Key Type Example Value Comment
"Burglary" float 234.1 Rates are the number of reported offenses per 100,000 population. This property reflects the number of burglaries, or entry into a building illegally with intent to commit a crime, especially theft.
"Larceny" float 572.2 Rates are the number of reported offenses per 100,000 population. This property reflects the number of burglaries, or theft of personal property.
"All" float 897.3 Rates are the number of reported offenses per 100,000 population. This property reflects all of the Property-related crimes, including burglaries, larcenies, and motor crimes.
"Motor" float 91.0 Rates are the number of reported offenses per 100,000 population.
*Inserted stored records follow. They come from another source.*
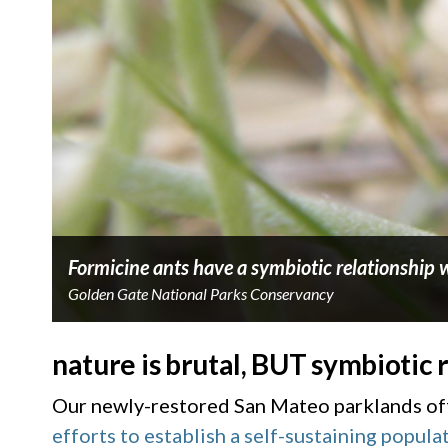
Formicine ants have a symbiotic relationship w
Golden Gate National Parks Conservancy
nature is brutal, BUT symbiotic 
Our newly-restored San Mateo parklands offe
efforts to establish a self-sustaining popula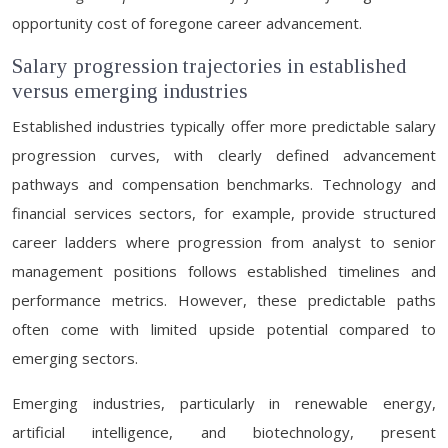
opportunity cost of foregone career advancement.
Salary progression trajectories in established
versus emerging industries
Established industries typically offer more predictable salary
progression curves, with clearly defined advancement
pathways and compensation benchmarks. Technology and
financial services sectors, for example, provide structured
career ladders where progression from analyst to senior
management positions follows established timelines and
performance metrics. However, these predictable paths
often come with limited upside potential compared to
emerging sectors.
Emerging industries, particularly in renewable energy,
artificial intelligence, and biotechnology, present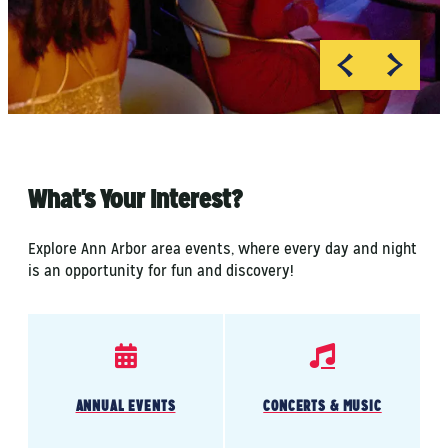
What's Your Interest?
Explore Ann Arbor area events, where every day and night
is an opportunity for fun and discovery!
ANNUAL EVENTS
CONCERTS & MUSIC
This property reflects the number of crimes where a motor vehicle was stolen.
Key Type Example Value Comment
"Population" int 7690 The number of people living in this state at the time the report was created.
"Rates" dict { }
"Totals" dict { }
Key Type Example Value Comment
"Burglary" int 18 This property reflects the number of burglaries, or entry into a building illegally with intent to commit a crime, especially theft.
"Larceny" int 44 This property reflects the number of burglaries, or theft of personal property.
"All" int 69 This property reflects all of the Property-related crimes, including burglaries, larcenies, and motor crimes.
"Motor" float 7.0 This property reflects the number of crimes where a motor vehicle was stolen.
Key Type Example Value Comment
"All" float 234.1 Rates are the number of reported offenses per 100,000 population. This property reflects all of the Violent crimes, including assaults, murders, rapes, and robberies.
"Murder" float 13.0 Rates are the number of reported offenses per 100,000 population. This property reflects the number of crimes where someone committed the unlawful killing of another human being without justification.
"Rape" float 13.0 Rates are the number of reported offenses per 100,000 population. This property reflects the number of crimes where someone committed rape. The FBI UCR definition of rape, before 2013, is the carnal knowledge of a female forcibly and against her will.
"Robbery" float 26.0 Rates are the number of reported offenses per 100,000 population. This property reflects the number of crimes where someone took or attempted to take anything of value by force or threat of force or by putting the victim in fear.
"Assault" float 182.1 Rates are the number of reported offenses per 100,000 population. This property reflects the number of crimes where someone made an attempt to initiate harmful or offensive contact with a person, or made a threat to do so.

Downloads

Download all of the following files.

Usage

This library has 3 functions you can use.
import county_crime
list_of_report = county_crime.get_all_crimes()
list_of_report = county_crime.get_crime_by_county("Alabaster Police Dept")
list_of_report = county_crime.get_crime_by_year(1984)
Additionally, some of the functions can return a sample of the Big Data using an extra argument. If you use this sampled Big Data, it may be much faster. When you are sure your code is correct, you can remove the argument to use the full dataset.
import county_crime
# These may be slow!
list_of_report = county_crime.get_all_crimes(test=True)
list_of_report = county_crime.get_crime_by_county("Alabaster Police Dept", test=True)
list_of_report = county_crime.get_crime_by_year(1984, test=True)

Documentation

 county_crime.get_all_crimes(test=False)

Gets a list of all the crime reports in the database.

 county_crime.get_crime_by_county(department, test=False)

Given the name of an county, returns all the crime reports for that county in the database.

 county_crime.get_crime_by_year(year, test=False)

Given a year, returns all the crime reports for that year in the database.